PROBLEM TO SOLVE → Give back only the lines in the records below from the one with "Stay Informed and Inspired" to the one with "or four lights", both inclusive, word for word.

DATASET RECORDS →
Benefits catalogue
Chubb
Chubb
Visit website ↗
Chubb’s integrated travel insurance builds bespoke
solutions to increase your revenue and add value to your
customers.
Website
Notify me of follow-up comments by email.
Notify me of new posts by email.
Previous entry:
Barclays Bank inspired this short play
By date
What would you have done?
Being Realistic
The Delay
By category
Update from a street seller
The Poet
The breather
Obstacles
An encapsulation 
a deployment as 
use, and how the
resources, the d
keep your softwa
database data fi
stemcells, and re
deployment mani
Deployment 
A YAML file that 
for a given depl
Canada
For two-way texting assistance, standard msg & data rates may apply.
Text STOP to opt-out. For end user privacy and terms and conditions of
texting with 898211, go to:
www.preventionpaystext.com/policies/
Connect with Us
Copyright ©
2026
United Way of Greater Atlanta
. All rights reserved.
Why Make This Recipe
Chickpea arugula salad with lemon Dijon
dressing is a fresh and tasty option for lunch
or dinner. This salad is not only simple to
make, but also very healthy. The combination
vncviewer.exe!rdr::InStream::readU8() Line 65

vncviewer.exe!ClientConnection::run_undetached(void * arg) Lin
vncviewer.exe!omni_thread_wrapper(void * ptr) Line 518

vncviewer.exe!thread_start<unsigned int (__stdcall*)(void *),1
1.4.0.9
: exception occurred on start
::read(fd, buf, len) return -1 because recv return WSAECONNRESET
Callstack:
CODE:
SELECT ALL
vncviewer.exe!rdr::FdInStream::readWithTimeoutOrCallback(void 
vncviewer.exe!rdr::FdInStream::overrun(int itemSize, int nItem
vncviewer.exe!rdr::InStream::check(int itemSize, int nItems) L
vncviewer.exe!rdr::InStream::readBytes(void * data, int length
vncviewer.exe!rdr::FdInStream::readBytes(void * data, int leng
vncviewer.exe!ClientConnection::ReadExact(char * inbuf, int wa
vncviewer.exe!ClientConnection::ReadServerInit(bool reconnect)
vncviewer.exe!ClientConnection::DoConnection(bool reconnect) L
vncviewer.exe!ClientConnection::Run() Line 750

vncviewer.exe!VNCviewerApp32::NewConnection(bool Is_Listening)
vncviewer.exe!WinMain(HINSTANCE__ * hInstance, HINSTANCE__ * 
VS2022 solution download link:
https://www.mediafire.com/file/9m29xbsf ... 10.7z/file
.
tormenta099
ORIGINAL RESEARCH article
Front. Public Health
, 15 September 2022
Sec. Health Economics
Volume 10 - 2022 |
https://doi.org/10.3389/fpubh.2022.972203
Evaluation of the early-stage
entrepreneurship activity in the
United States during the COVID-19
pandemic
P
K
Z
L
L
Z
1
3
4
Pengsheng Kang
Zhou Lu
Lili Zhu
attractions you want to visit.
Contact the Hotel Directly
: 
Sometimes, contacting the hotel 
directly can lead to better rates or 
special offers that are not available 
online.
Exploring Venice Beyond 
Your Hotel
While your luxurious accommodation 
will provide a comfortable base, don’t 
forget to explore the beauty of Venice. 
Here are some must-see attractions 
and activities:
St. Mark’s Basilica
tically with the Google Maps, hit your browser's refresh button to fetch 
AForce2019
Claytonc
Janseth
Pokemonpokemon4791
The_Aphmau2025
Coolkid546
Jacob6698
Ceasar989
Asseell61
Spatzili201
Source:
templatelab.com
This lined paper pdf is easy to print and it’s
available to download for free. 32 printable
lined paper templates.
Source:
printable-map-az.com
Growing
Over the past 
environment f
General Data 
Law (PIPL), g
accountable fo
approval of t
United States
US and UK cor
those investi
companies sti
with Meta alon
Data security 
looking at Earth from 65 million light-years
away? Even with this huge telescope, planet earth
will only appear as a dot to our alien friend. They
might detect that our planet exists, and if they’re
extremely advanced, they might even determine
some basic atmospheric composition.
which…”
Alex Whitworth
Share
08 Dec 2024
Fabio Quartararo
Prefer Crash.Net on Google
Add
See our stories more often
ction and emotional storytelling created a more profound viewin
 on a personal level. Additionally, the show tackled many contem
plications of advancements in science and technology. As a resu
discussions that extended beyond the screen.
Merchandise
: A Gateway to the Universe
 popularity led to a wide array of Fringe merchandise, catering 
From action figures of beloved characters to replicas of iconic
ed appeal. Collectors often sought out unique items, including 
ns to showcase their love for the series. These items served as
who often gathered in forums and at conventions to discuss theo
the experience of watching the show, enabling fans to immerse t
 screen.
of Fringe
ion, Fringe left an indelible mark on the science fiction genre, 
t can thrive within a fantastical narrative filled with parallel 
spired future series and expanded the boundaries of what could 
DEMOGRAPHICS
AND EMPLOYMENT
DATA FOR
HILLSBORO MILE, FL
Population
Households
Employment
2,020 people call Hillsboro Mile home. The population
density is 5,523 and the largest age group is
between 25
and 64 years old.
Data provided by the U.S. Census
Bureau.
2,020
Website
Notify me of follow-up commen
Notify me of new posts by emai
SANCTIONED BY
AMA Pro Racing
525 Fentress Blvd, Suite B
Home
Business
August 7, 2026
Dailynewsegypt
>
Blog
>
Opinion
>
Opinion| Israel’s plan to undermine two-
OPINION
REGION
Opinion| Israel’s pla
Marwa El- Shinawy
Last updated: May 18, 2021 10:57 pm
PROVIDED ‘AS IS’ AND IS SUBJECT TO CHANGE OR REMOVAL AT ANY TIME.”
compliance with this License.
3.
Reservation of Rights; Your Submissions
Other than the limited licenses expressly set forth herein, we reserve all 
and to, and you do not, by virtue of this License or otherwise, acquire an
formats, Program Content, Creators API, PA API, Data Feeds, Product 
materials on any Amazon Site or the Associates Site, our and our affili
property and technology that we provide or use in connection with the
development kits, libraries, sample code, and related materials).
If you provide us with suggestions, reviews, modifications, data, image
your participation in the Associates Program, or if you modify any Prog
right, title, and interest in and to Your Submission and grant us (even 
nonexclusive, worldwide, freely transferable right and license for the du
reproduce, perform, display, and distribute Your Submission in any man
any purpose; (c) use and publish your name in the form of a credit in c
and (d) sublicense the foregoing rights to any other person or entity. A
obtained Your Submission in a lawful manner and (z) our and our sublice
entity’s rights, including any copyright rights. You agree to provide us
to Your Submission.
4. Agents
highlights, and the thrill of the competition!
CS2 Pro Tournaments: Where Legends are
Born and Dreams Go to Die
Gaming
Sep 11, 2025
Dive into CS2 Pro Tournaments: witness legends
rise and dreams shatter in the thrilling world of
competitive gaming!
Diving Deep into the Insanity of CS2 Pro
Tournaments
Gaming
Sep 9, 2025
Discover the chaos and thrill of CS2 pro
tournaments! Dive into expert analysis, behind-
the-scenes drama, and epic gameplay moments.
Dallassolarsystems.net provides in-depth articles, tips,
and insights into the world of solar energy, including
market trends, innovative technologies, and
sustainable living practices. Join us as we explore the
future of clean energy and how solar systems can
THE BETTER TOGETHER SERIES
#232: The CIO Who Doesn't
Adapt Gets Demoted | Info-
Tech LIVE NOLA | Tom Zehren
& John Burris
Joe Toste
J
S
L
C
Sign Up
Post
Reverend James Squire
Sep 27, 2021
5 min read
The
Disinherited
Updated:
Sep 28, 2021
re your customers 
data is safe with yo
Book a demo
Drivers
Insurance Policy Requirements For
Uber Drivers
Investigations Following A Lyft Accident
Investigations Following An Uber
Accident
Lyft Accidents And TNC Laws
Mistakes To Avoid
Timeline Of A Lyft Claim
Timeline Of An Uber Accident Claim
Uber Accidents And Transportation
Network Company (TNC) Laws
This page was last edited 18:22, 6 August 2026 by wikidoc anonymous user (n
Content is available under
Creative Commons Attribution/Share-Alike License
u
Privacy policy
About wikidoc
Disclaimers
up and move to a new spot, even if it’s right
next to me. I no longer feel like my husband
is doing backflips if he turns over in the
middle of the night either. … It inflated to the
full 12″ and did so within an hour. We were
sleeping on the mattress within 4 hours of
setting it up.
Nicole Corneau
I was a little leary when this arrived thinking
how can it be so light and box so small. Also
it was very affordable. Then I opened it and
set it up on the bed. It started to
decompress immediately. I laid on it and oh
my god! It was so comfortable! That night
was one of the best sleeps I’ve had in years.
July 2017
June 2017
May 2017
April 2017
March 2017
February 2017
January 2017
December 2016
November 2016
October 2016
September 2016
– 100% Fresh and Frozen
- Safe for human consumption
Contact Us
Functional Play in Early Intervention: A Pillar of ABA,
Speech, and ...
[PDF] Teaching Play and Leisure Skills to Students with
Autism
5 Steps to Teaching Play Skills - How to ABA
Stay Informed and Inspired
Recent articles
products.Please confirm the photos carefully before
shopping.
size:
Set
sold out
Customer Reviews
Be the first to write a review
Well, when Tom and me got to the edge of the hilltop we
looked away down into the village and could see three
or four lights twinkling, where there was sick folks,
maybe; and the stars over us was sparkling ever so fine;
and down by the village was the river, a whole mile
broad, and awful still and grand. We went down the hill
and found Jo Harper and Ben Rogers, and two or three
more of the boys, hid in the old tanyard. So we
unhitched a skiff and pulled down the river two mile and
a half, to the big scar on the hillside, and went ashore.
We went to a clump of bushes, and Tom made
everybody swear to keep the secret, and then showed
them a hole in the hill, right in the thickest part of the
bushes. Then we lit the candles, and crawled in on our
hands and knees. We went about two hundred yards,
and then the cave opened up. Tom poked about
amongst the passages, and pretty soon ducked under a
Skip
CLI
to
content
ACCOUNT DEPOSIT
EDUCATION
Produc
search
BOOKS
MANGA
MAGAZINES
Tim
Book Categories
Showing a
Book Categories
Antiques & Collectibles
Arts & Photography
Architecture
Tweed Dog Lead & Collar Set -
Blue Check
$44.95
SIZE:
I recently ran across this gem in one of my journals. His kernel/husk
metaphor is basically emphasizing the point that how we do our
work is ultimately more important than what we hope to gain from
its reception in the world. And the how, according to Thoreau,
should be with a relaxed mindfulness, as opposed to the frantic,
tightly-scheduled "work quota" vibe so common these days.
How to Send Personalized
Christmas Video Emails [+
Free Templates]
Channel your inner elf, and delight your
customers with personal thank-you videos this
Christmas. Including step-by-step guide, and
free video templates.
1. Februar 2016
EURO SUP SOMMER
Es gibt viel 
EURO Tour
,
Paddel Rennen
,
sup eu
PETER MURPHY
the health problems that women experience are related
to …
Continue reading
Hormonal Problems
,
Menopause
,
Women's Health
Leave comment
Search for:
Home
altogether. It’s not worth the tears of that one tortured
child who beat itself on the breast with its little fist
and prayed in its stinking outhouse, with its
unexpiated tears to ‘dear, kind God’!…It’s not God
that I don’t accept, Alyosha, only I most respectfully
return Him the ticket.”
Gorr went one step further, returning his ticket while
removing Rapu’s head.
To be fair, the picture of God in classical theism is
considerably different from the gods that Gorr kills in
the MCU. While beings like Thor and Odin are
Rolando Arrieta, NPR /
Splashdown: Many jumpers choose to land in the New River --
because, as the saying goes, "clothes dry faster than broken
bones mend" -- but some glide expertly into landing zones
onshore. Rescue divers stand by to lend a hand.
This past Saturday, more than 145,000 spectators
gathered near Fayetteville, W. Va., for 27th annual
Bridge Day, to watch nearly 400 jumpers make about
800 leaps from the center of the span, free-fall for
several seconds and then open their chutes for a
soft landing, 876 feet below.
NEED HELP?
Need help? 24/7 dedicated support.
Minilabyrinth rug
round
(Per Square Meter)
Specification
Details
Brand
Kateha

EXERCISE ANSWER →
Stay Informed and Inspired
Recent articles
products.Please confirm the photos carefully before
shopping.
size:
Set
sold out
Customer Reviews
Be the first to write a review
Well, when Tom and me got to the edge of the hilltop we
looked away down into the village and could see three
or four lights twinkling, where there was sick folks,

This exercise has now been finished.